= What needs to be done =
Output nothing but the lines from the first line of the entries to the line with "برای نصب چه اطلاعاتی لازم است؟", inclusive, exactly as they read.

= Provided material =

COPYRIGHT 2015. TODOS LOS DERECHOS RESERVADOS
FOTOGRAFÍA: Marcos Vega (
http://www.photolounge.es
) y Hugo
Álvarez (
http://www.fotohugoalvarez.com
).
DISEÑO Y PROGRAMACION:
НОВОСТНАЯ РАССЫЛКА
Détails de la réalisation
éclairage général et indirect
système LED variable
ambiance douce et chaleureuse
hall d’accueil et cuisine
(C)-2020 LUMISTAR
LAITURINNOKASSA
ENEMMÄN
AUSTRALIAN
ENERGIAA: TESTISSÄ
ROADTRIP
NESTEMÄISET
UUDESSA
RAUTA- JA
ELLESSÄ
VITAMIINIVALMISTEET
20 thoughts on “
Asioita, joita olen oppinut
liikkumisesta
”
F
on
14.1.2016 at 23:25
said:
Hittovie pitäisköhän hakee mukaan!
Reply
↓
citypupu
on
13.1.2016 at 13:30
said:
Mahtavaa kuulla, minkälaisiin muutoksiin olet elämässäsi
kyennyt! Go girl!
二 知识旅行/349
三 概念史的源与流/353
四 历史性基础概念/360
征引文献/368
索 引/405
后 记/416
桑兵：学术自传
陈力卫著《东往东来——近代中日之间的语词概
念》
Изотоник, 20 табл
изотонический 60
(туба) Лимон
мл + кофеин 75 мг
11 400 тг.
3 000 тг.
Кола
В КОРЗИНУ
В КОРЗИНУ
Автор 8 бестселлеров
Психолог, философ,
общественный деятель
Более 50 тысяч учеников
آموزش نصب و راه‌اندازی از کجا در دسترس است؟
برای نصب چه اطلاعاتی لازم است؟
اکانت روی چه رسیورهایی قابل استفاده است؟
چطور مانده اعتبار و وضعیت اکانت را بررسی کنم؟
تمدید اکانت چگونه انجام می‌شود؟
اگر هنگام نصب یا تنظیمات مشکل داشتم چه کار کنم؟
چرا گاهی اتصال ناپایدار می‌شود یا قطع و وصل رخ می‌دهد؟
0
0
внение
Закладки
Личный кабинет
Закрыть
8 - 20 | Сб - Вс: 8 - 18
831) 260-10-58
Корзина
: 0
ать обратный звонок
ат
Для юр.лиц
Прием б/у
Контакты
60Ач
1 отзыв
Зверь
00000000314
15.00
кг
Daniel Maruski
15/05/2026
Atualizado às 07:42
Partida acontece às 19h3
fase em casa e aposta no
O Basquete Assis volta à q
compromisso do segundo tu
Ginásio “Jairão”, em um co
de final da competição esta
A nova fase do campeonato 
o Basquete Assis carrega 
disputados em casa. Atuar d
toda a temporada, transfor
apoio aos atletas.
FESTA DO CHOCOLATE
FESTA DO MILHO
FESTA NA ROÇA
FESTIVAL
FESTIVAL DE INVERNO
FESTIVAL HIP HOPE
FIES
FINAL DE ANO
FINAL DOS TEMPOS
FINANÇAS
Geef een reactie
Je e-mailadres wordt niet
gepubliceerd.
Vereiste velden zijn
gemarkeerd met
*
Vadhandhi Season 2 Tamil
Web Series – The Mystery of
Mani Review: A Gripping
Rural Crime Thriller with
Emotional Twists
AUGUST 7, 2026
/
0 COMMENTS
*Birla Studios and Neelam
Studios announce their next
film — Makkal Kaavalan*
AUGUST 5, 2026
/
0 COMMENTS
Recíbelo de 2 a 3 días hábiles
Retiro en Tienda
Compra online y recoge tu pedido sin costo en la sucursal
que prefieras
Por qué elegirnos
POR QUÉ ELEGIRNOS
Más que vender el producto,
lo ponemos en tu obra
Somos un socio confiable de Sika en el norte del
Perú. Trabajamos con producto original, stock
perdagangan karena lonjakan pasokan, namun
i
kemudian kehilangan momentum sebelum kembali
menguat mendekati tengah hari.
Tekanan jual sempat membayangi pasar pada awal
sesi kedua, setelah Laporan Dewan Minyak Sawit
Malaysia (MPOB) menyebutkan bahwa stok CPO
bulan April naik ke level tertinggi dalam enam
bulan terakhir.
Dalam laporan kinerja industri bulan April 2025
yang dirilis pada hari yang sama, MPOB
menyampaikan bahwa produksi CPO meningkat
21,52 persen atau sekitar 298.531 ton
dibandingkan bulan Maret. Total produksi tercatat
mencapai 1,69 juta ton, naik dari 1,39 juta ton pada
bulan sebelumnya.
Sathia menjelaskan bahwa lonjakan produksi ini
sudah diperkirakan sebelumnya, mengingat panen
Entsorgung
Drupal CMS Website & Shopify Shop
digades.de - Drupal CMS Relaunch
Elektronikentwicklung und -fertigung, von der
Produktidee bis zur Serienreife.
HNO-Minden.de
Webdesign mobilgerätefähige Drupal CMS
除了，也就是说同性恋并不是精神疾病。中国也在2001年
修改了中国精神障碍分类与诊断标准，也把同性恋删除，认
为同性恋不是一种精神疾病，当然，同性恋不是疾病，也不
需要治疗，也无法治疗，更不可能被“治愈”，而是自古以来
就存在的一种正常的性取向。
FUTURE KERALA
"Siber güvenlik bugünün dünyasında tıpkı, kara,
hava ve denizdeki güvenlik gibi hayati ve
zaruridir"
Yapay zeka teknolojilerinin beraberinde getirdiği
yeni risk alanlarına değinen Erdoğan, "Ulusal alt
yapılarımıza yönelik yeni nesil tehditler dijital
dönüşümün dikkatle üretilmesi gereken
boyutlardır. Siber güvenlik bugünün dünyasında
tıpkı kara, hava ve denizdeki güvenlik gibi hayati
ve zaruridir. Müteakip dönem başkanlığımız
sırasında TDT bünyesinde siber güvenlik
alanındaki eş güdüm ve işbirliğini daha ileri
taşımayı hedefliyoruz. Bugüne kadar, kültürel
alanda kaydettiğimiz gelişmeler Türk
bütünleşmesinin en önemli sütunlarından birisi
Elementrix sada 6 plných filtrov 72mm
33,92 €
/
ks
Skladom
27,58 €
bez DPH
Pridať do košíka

= Solution to the exercise =
COPYRIGHT 2015. TODOS LOS DERECHOS RESERVADOS
FOTOGRAFÍA: Marcos Vega (
http://www.photolounge.es
) y Hugo
Álvarez (
http://www.fotohugoalvarez.com
).
DISEÑO Y PROGRAMACION:
НОВОСТНАЯ РАССЫЛКА
Détails de la réalisation
éclairage général et indirect
système LED variable
ambiance douce et chaleureuse
hall d’accueil et cuisine
(C)-2020 LUMISTAR
LAITURINNOKASSA
ENEMMÄN
AUSTRALIAN
ENERGIAA: TESTISSÄ
ROADTRIP
NESTEMÄISET
UUDESSA
RAUTA- JA
ELLESSÄ
VITAMIINIVALMISTEET
20 thoughts on “
Asioita, joita olen oppinut
liikkumisesta
”
F
on
14.1.2016 at 23:25
said:
Hittovie pitäisköhän hakee mukaan!
Reply
↓
citypupu
on
13.1.2016 at 13:30
said:
Mahtavaa kuulla, minkälaisiin muutoksiin olet elämässäsi
kyennyt! Go girl!
二 知识旅行/349
三 概念史的源与流/353
四 历史性基础概念/360
征引文献/368
索 引/405
后 记/416
桑兵：学术自传
陈力卫著《东往东来——近代中日之间的语词概
念》
Изотоник, 20 табл
изотонический 60
(туба) Лимон
мл + кофеин 75 мг
11 400 тг.
3 000 тг.
Кола
В КОРЗИНУ
В КОРЗИНУ
Автор 8 бестселлеров
Психолог, философ,
общественный деятель
Более 50 тысяч учеников
آموزش نصب و راه‌اندازی از کجا در دسترس است؟
برای نصب چه اطلاعاتی لازم است؟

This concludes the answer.